**WHAT TO PRODUCE:**
From the listing below, copy each line that holds "HIRE".

**EXCERPTED RECORDS:**
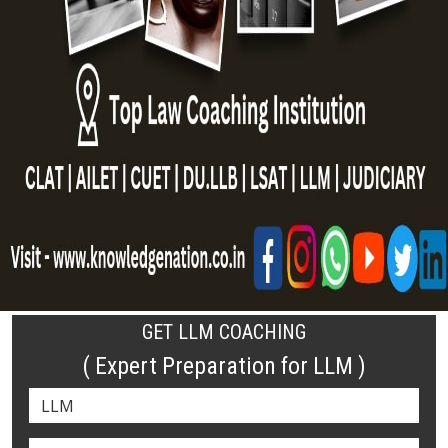
GET LLM COACHING
( Expert Preparation for LLM )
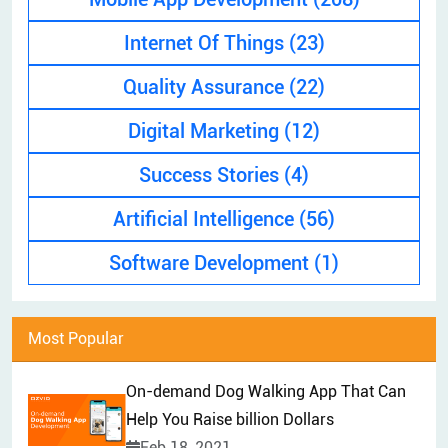
EXPLAINER VIDEO
HIRE PPC EXPERT
Internet Of Things
(23)
BRAND MANAGEMENT
HIRE WEB DESIGNER
Quality Assurance
(22)
CONTENT MARKETING
HIRE FRONT-END DEVELOPER
APP STORE OPTIMIZATION (ASO)
Digital Marketing
(12)
HIRE ANDROID DEVELOPER
SEM
Success Stories
(4)
HIRE IOS DEVELOPER
Artificial Intelligence
(56)
HIRE FLUTTER DEVELOPERS
HIRE KOTLIN DEVELOPER
Software Development
(1)
HIRE DJANGO DEVELOPER
HIRE SWIFT DEVELOPER
Most Popular
HIRE SPRINGBOOT DEVELOPER
On-demand Dog Walking App That Can
Help You Raise billion Dollars
Feb 18, 2021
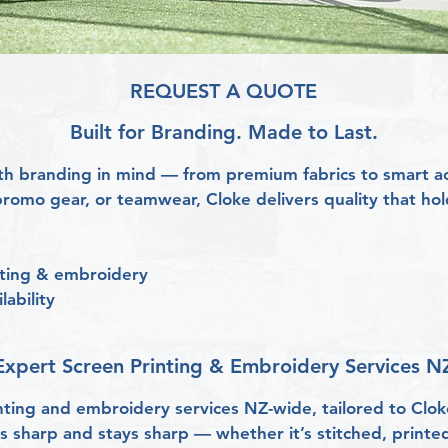
REQUEST A QUOTE
Built for Branding. Made to Last.
h branding in mind — from premium fabrics to smart acc
romo gear, or teamwear, Cloke delivers quality that hol
inting & embroidery
lability
Expert Screen Printing & Embroidery Services NZ
nting and embroidery services NZ-wide, tailored to Clo
 sharp and stays sharp — whether it’s stitched, printed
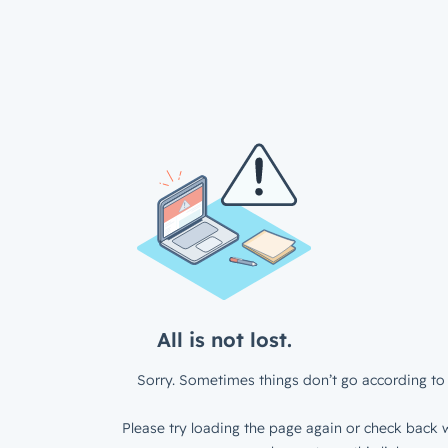
All is not lost.
Sorry. Sometimes things don’t go according to 
Please try loading the page again or check back w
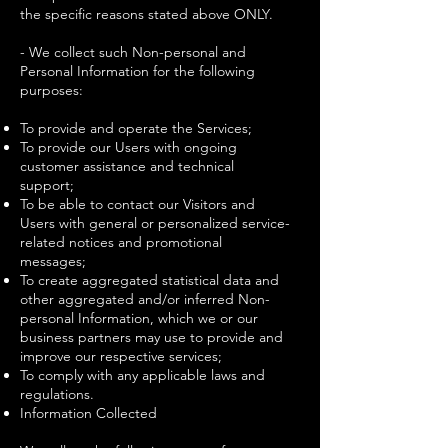
the specific reasons stated above ONLY.
- We collect such Non-personal and
Personal Information for the following
purposes:
To provide and operate the Services;
To provide our Users with ongoing
customer assistance and technical
support;
To be able to contact our Visitors and
Users with general or personalized service-
related notices and promotional
messages;
To create aggregated statistical data and
other aggregated and/or inferred Non-
personal Information, which we or our
business partners may use to provide and
improve our respective services;
To comply with any applicable laws and
regulations.
Information Collected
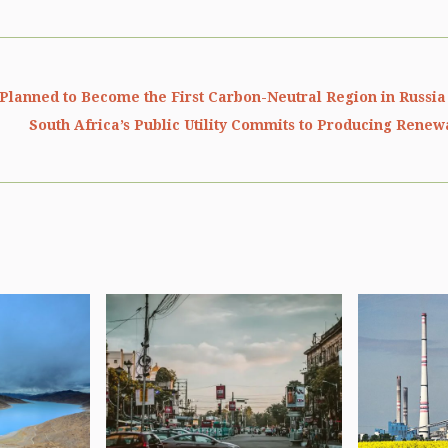
 Planned to Become the First Carbon-Neutral Region in Russia
South Africa’s Public Utility Commits to Producing Rene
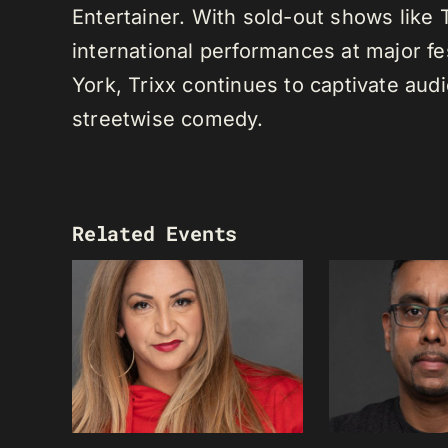
Entertainer. With sold-out shows like
international performances at major f
York, Trixx continues to captivate au
streetwise comedy.
Related Events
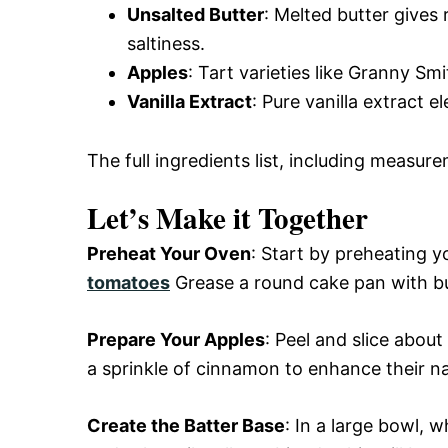
Unsalted Butter
: Melted butter gives 
saltiness.
Apples
: Tart varieties like Granny Sm
Vanilla Extract
: Pure vanilla extract e
The full ingredients list, including measure
Let’s Make it Together
Preheat Your Oven
: Start by preheating 
tomatoes
Grease a round cake pan with bu
Prepare Your Apples
: Peel and slice abou
a sprinkle of cinnamon to enhance their n
Create the Batter Base
: In a large bowl,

**EXERCISE ANSWER:**
HIRE PPC EXPERT
HIRE WEB DESIGNER
HIRE FRONT-END DEVELOPER
HIRE ANDROID DEVELOPER
HIRE IOS DEVELOPER
HIRE FLUTTER DEVELOPERS
HIRE KOTLIN DEVELOPER
HIRE DJANGO DEVELOPER
HIRE SWIFT DEVELOPER
HIRE SPRINGBOOT DEVELOPER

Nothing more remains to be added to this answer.